India has a system of caste-based reservations which sets aside a certain number of seats for people belonging to castes that historically experienced social and economic discrimination. Reservations are applicable in a range of settings, such as higher education, government jobs, and even political office. There are a certain number of seats reserved for scheduled castes (SCs) and (STs) in all legislative bodies, including Parliament.
While the issue of reservations is perpetually being debated, most often among upper castes who do not enjoy its ‘benefits’, it is important to note that it was not the only mode of affirmative action to have been suggested. The alternative, advocated by Dr BR Ambedkar, was the mode of separate electorates.
In the early 1930s, the issue of separate electorates for lower castes became a source of major debate. On opposite sides of the debate stood two of India’s tallest leaders: Dr Ambedkar and Mahatma Gandhi.
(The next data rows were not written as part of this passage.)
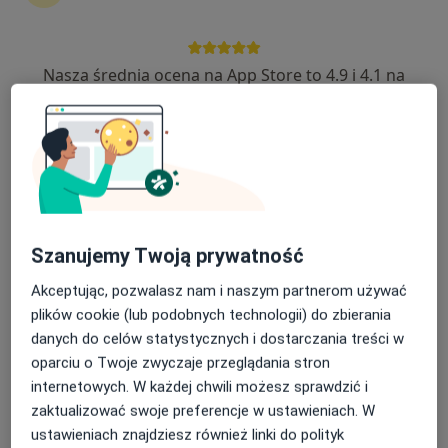
Nasza średnia ocena na App Store to 4.9 i 4.1 na
Alimed Centrum Medyczne
Google Play Store
·
Więcej
Medycyna pracy, Endokrynologia, Ginekologia
3165 opinii
Wodzisławska 14, Żory
•
Mapa
Konsultacja lekarza medycyny pracy
od 80 zł
Szanujemy Twoją prywatność
dr Tomasz
Michał Smołczyk
Akceptując, pozwalasz nam i naszym partnerom używać
Zakrzewski
lekarz medycyny
plików cookie (lub podobnych technologii) do zbierania
lekarz rodzinny
pracy
danych do celów statystycznych i dostarczania treści w
Brak dostępnych specjalistów z wolnymi terminami w tym centrum medycznym.
oparciu o Twoje zwyczaje przeglądania stron
internetowych. W każdej chwili możesz sprawdzić i
Pokaż profil
zaktualizować swoje preferencje w ustawieniach. W
ustawieniach znajdziesz również linki do polityk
On the occasion of Ambedkar Jayanti (April 14), we look at the issue of separate electorates, Dr Ambedkar’s position, the opposition to it from Gandhi, and how it was eventually rejected in favour of reservations.
Ambedkar’s views on caste
Unlike Gandhi, who advocated for reforming the caste system by abolishing untouchability, Dr Ambedkar held a more radical view which rejected the institution of caste itself. He saw the reformism advocated by contemporary upper caste Hindus as inadequate to undo millenia of discrimination. According to him, any revolt against the caste system would only be possible after the oppressed themselves rejected their condition and oppression as being divinely ordained.
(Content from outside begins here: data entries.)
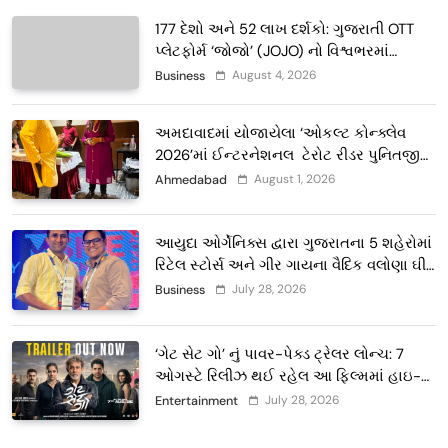
177 દેશો અને 52 લાખ દર્શકો: ગુજરાતી OTT
પ્લેટફોર્મ ‘જોજો’ (JOJO) નો વિશ્વભરમાં
દબદબો
August 4, 2026
Business
અમદાવાદમાં યોજાયેલા ‘ઓકલ્ટ કોન્ક્લેવ
2026’માં ઈન્ટરનેશનલ ટેરોટ રીડર પુનિતજી
લુલ્લા એ ટેરોટ કાર્ડ રીડિંગ અંગે માહિતી આપી
August 1, 2026
Ahmedabad
આયુદા ઓર્ગેનિક્સ દ્વારા ગુજરાતના 5 શહેરોમાં
રિટેલ સ્ટોર્સ અને ગીર ગાયના વૈદિક વલોણા ઘી-
દૂધની શુદ્ધ સેવાઓ સાથે વ્યાપક વિસ્તરણ
July 28, 2026
Business
‘ગેટ સેટ ગો’ નું પાવર-પેક્ડ ટ્રેલર લોન્ચ: 7
ઓગસ્ટે રિલીઝ થઈ રહેલ આ ફિલ્મમાં હાઇ-
ટેક VFX જોવા મળશે
July 28, 2026
Entertainment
Thus, Ambedkar’s political programme emphasised on lower castes obtaining political power. “Nobody can remove your grievances as well as you can and you cannot remove them unless you get political power in your hands,” he wrote. He suggested separate electorates as the form of affirmative action to empower lower castes.
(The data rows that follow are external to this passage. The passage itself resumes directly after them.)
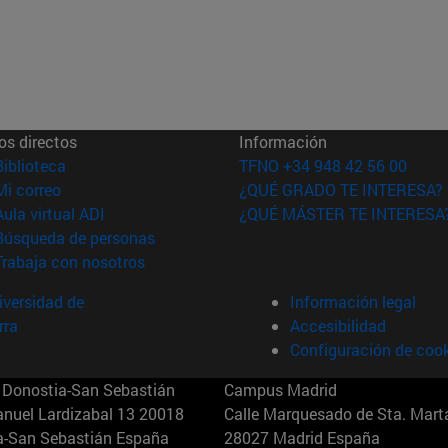
os directos
Información
(abre en nueva ventana)
Biblioteca
TFNO +34 948 42 56 00
(abre en nueva ventana)
Mi correo
¿QUÉ GRADO TE INTERESA?
(abre en nueva ventana)
Aula virtual ADI
¿QUÉ MÁSTER TE INTERESA
(abre en nueva ventana)
Búsqueda de personas
(abre en nueva ventana)
Trabaja con nosotros
versidad de
Información legal
rra
Accesibilidad
Configuración de coo
Donostia-San Sebastián
Campus Madrid
anuel Lardizabal 13 20018
Calle Marquesado de Sta. Marta
a-San Sebastián España
28027 Madrid España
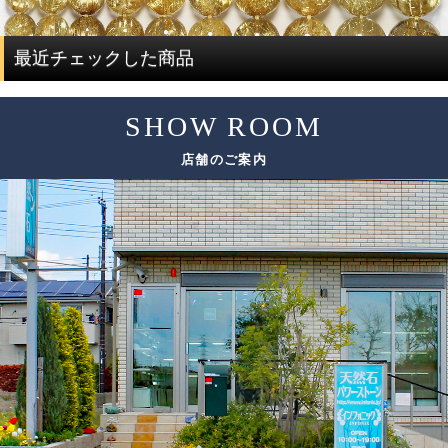
ですが、ルチルクォーツに特化した専門店だからこそ、一
度に大量にルチルクォーツを仕入れることで費用を抑え、
ルチルクォーツの評価は、「ルチル」「水晶」の2つの要素
最近チェックした商品
サイズ毎に本数も揃うことで、この組み替え作業を可能と
で決まります。
しています。
SHOW ROOM
評価要素
基準となる評価ポイント
ただし、希少性の高いルチルクォーツは、仕入れのチャン
店舗のご案内
スも限られてしまうため、替えのビーズをご用意できない
色味
場合がございます。
太さ
ルチル
その場合は、ありのままの美しさをご紹介しております。
輝き方
入り方
色味
水晶
透明度
この他にも細かい評価ポイントはございますが、大きく分
けて6つの評価ポイントを基に、各要素の水準が決まり、そ
れらを合算することで品質を見極めています。
ブレスレットの品質階級は、ブレスレットを構成している
各ビーズの品質水準の高さと品質水準のムラで決まりま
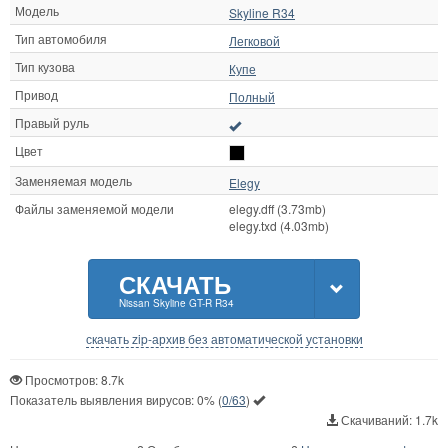
Модель
Skyline R34
Тип автомобиля
Легковой
Тип кузова
Купе
Привод
Полный
Правый руль
Цвет
Заменяемая модель
Elegy
Файлы заменяемой модели
elegy.dff (3.73mb)
elegy.txd (4.03mb)
СКАЧАТЬ
Nissan Skyline GT-R R34
скачать zip-архив без автоматической установки
Просмотров: 8.7k
Показатель выявления вирусов:
0%
(
0/63
)
Скачиваний: 1.7k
Ambedkar’s arguments for separate electorates
“The depressed classes form a group by themselves which is distinct and separate … and, although they are included among the Hindus, they in no sense form an integral part of that community,” Dr Ambedkar said during the plenary session of the First Round Table Conference in London. “The Depressed Classes feel that they will get no shred of political power unless the political machinery for the new constitution is of a special make,” he continued.
And what was this political machinery he was talking about? Separate electorates with double vote – one for SCs to vote for an SC candidate and the other for SCs to vote for in the general electorate. While he had previously rejected communal electorates (i.e. separate electorates for Hindus and Muslims), his position changed over time, as he realised that while joint electorates might better help integrate lower castes into the Hindu fold, they would do little to challenge their subservient position.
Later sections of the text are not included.